## WORK TO COMPLETE
Select the lines below containing the word "τους".
=== Begin Enclosure ===
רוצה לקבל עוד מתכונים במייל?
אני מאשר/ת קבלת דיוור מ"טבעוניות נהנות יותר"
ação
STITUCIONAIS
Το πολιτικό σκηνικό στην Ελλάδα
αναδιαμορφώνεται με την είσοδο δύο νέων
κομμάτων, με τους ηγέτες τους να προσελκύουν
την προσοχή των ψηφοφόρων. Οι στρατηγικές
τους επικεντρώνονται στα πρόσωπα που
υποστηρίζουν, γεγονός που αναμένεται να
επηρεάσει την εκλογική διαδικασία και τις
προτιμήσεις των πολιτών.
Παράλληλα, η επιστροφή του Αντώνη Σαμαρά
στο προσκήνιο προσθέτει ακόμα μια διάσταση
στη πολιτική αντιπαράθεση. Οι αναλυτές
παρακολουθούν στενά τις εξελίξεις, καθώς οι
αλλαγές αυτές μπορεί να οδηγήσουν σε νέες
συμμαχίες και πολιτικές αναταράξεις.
=== End Enclosure ===
## ANSWER FOR THE TASK
κομμάτων, με τους ηγέτες τους να προσελκύουν
τους επικεντρώνονται στα πρόσωπα που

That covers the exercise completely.